BS 60964:2010 pdf download – Nuclear Power Plants — Control rooms — Design
5 Design principles for the main control room 5.1 Main objectives of the main control room The nuclear power plant objective is that it can be operated safely and efficiently from the main control room in all plant operational states and accident conditions. The main control room provides the control room staff with the human-machine interface and related information and equipment, e.g. the communication interface, which are necessary for the achievement of the plant operational goals.
In addition, it provides an environment under which the control room staff are able to perform their tasks without discomfort, excessive stress, or physical hazard.

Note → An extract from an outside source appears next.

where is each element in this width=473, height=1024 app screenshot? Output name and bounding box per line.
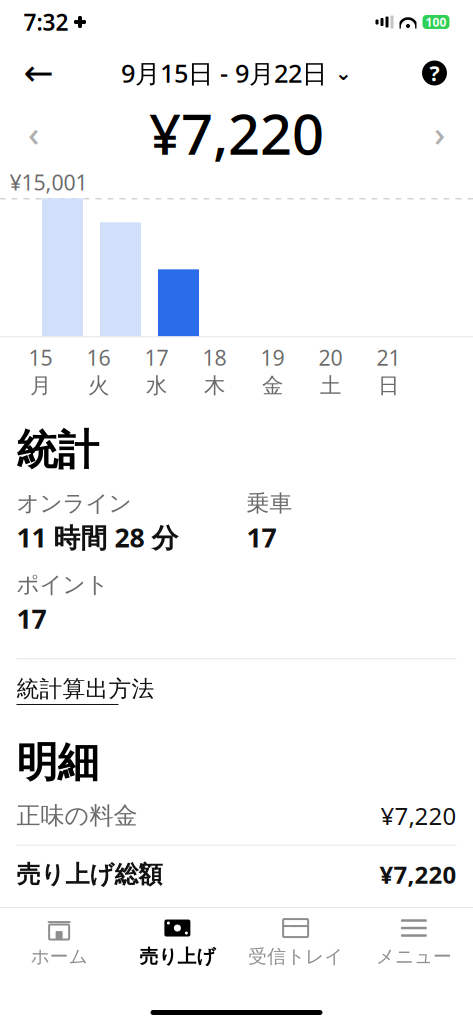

5.2 Functional design objectives of the main control room The principal objectives of the control room design are to provide the operator with accurate, complete, operationally relevant and timely information regarding the functional status of plant equipment and systems. The design shall allow for all operational states, including refuelling and accident conditions, optimise the tasks and reduce to an appropriate level the workload required to monitor and control the plant safely, and provide necessary information to other facilities outside the control room. The control room design shall provide an optimal assignment of functions which achieves maximum utilization of operator and system capabilities. An additional objective of the control room design is to permit station commissioning to take place effectively and to permit modifications and maintenance.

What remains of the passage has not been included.